I - 9 A.M. TO 2.15 P.M.

Obviously I could make no plan, and I had no clear idea in my head as to what kind of settlement I wanted with Medina. I was certain that I should find him somewhere on the hill, and that, if he got a chance, he would try to kill me. The odds were, of course, against his succeeding straight off, but escape was not what I sought—I must get rid of this menace for ever. I don't think that I wanted to kill him, but indeed I never tried to analyse my feelings. I was obeying a blind instinct, and letting myself drift on the tides of fate.

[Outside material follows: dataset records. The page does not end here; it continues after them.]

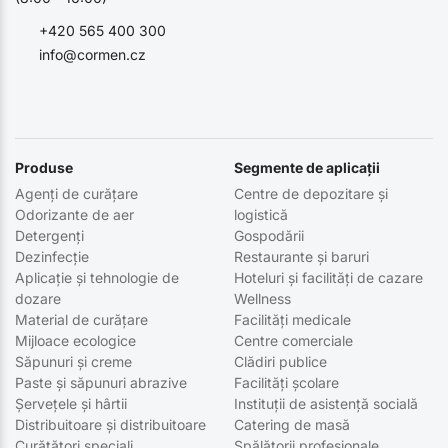
+420 565 400 300
info@cormen.cz
Produse
Segmente de aplicații
Agenți de curățare
Centre de depozitare și
Odorizante de aer
logistică
Detergenți
Gospodării
Dezinfecție
Restaurante și baruri
Aplicație și tehnologie de
Hoteluri și facilități de cazare
dozare
Wellness
Material de curățare
Facilități medicale
Mijloace ecologice
Centre comerciale
Săpunuri și creme
Clădiri publice
Paste și săpunuri abrazive
Facilități școlare
Șervețele și hârtii
Instituții de asistență socială
Distribuitoare și distribuitoare
Catering de masă
Curățători speciali
Spălătorii profesionale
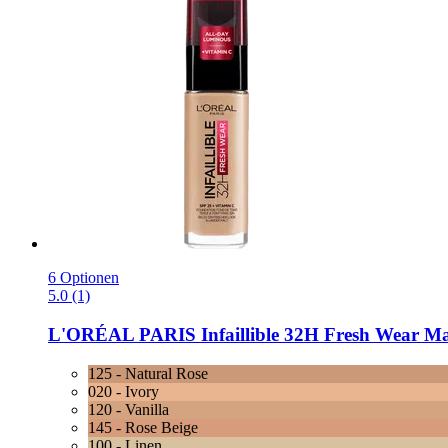
6 Optionen
5.0 (1)
L'ORÉAL PARIS
Infaillible 32H Fresh Wear Ma
125 - Natural Rose
020 - Ivory
120 - Vanilla
145 - Rose Beige
100 - Linen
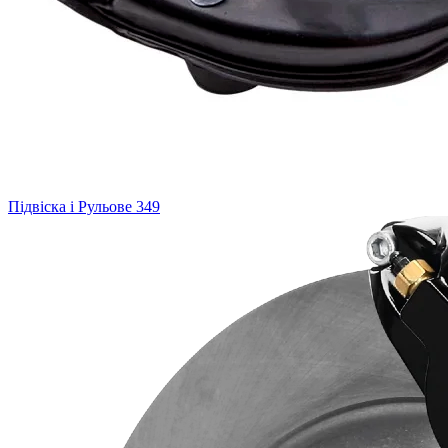
Підвіска і Рульове
349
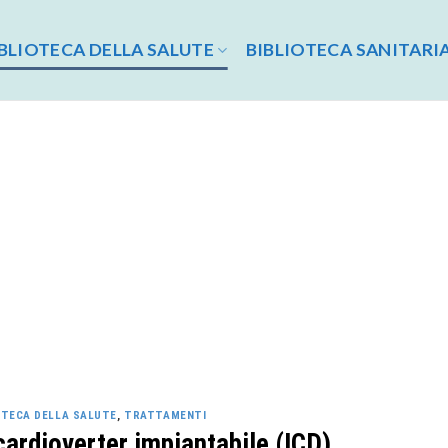
BLIOTECA DELLA SALUTE
BIBLIOTECA SANITARI
OTECA DELLA SALUTE
,
TRATTAMENTI
cardioverter impiantabile (ICD)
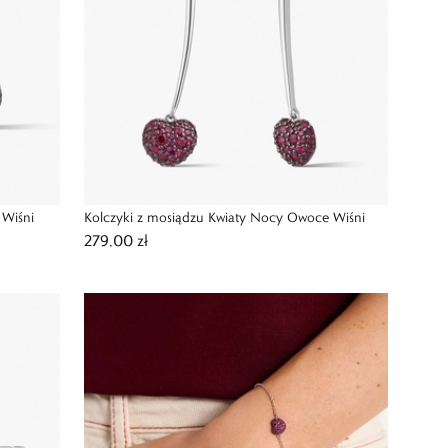
 Wiśni
Kolczyki z mosiądzu Kwiaty Nocy Owoce Wiśni
279,00 zł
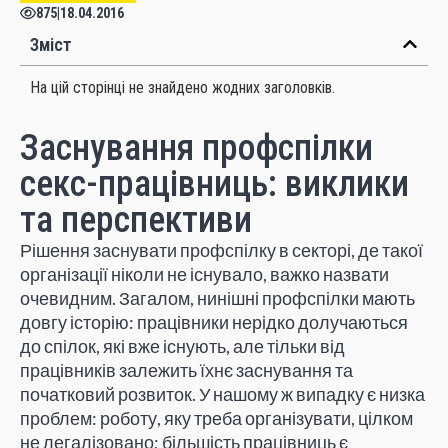
875
|
18.04.2016
Зміст
На цій сторінці не знайдено жодних заголовків.
Заснування профспілки
секс-працівниць: виклики
та перспективи
Рішення заснувати профспілку в секторі, де такої
організації ніколи не існувало, важко назвати
очевидним. Загалом, нинішні профспілки мають
довгу історію: працівники нерідко долучаються
до спілок, які вже існують, але тільки від
працівників залежить їхнє заснування та
початковий розвиток. У нашому ж випадку є низка
проблем: роботу, яку треба організувати, цілком
не легалізовано; більшість працівниць є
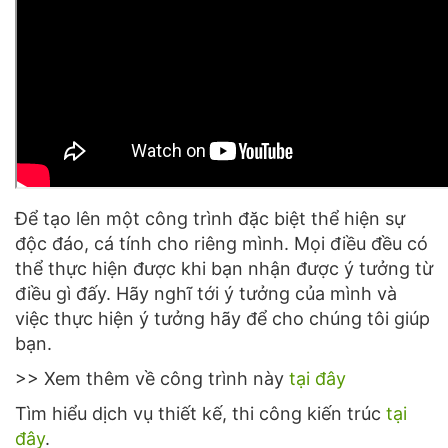
Để tạo lên một công trình đặc biệt thể hiện sự
độc đáo, cá tính cho riêng mình. Mọi điều đều có
thể thực hiện được khi bạn nhận được ý tưởng từ
điều gì đấy. Hãy nghĩ tới ý tưởng của mình và
việc thực hiện ý tưởng hãy để cho chúng tôi giúp
bạn.
>> Xem thêm về công trình này
tại đây
Tìm hiểu dịch vụ thiết kế, thi công kiến trúc
tại
đây
.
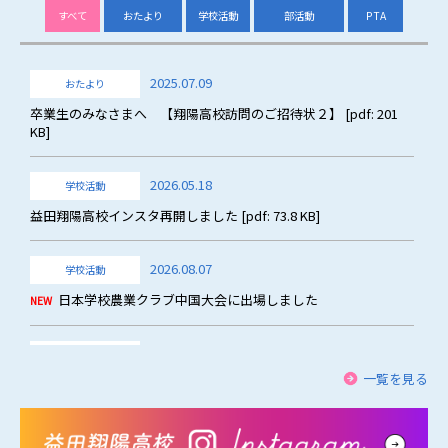
すべて
おたより
学校活動
部活動
PTA
2025.07.09
おたより
卒業生のみなさまへ 【翔陽高校訪問のご招待状２】 [pdf: 201
KB]
2026.05.18
学校活動
益田翔陽高校インスタ再開しました [pdf: 73.8 KB]
2026.08.07
学校活動
日本学校農業クラブ中国大会に出場しました
NEW
2026.07.30
おたより
一覧を見る
電気科ニュースNo46～祝！2級電気工事施工管理技術検定合格～
おたより
学校活動
部活動
PTA
[pdf: 3.43 MB]
2025.07.09
2026.05.18
2026.06.17
2026.03.19
一
一
一
一
一
卒
益
【弓
PTA
覧
覧
覧
覧
覧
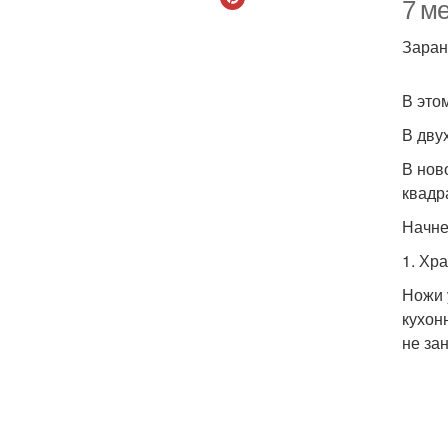
7 ме
Заран
В это
В дву
В нов
квадр
Начне
1. Хр
Ножи 
кухон
не за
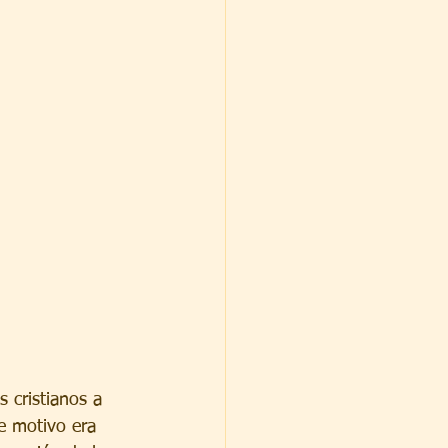
 cristianos a 
e motivo era 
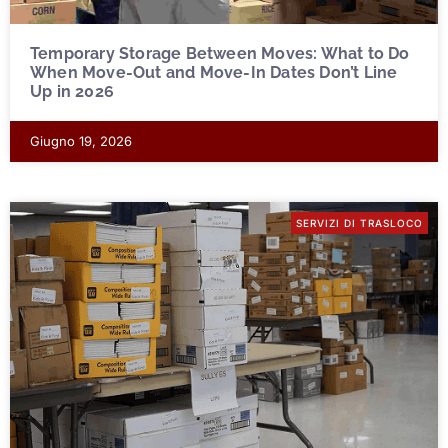
Temporary Storage Between Moves: What to Do
When Move-Out and Move-In Dates Don’t Line
Up in 2026
Giugno 19, 2026
SERVIZI DI TRASLOCO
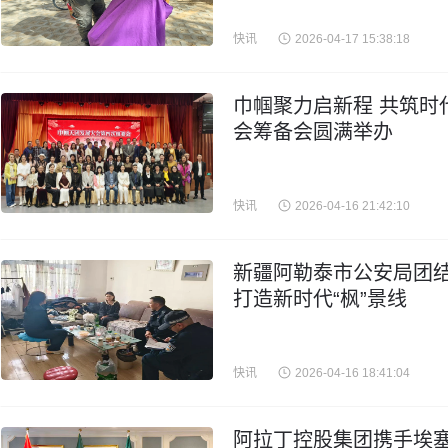
快讯
2026-04-17 15:38:18
巾帼聚力启新程 共筑时
会筹备会圆满举办
快讯
2026-04-16 21:42:10
新疆阿勒泰市公安局团结
打造新时代“枫”景线
快讯
2026-04-16 18:41:04
阿拉丁控股集团携手埃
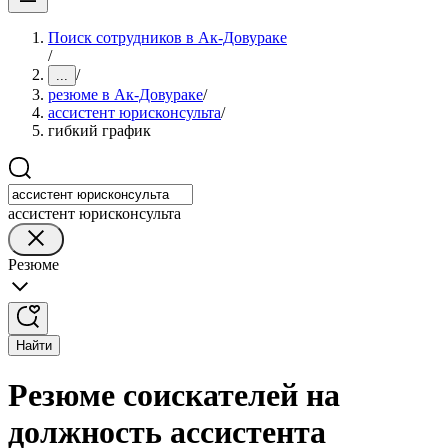
Поиск сотрудников в Ак-Довураке
/
/
...
резюме в Ак-Довураке
/
ассистент юрисконсульта
/
гибкий график
ассистент юрисконсульта
Резюме
Найти
Резюме соискателей на
должность ассистента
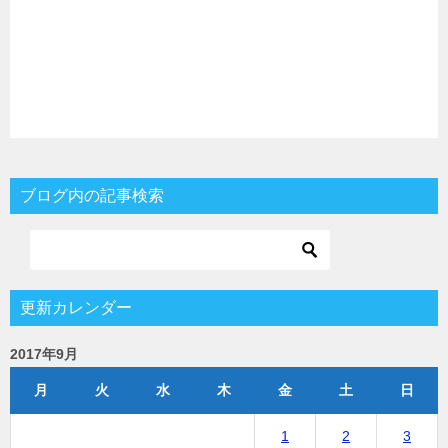
ブログ内の記事検索
更新カレンダー
2017年9月
月
火
水
木
金
土
日
1
2
3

Corrie-na-Sidhe is an upper corrie, separated from the Aicill valley by a curtain of rock and scree which I daresay was once the moraine of a glacier and down which the Alt-na-Sidhe tumbled in a fine chain of cascades. So steep is its fall that no fish can ascend it, so that, while at the foot it is full of sizable trout, in the Corrie itself it holds nothing, as Greenslade reported, but little dark fingerlings. It was very warm as we mounted the chaos of slabs and boulders, where a very sketchy and winding track had been cut for bringing down the deer. Only the toughest kind of pony could make that ascent. Though the day was young the heat was already great, and the glen behind us swam in a glassy sheen. Kennedy, as usual, mopped his brow and grunted, but the lean Angus strode ahead as if he were on the flat.

At the edge of the corrie we halted for a spy. Deep hollows have a trick of drawing the wind, and such faint currents of air as I could detect seemed to be coming on our left rear from the north-east. Angus was positive, however, that though the south had gone out of the wind, it was pretty well due east, with no north in it, and maintained that when we were farther up the corrie we would have it fair on our left cheek. We were not long in finding beasts. There was a big drove of hinds on the right bank of the burn, and another lot, with a few small stags, on the left bank, well up on the face of Bheinn Fhada. But there was nothing shootable there.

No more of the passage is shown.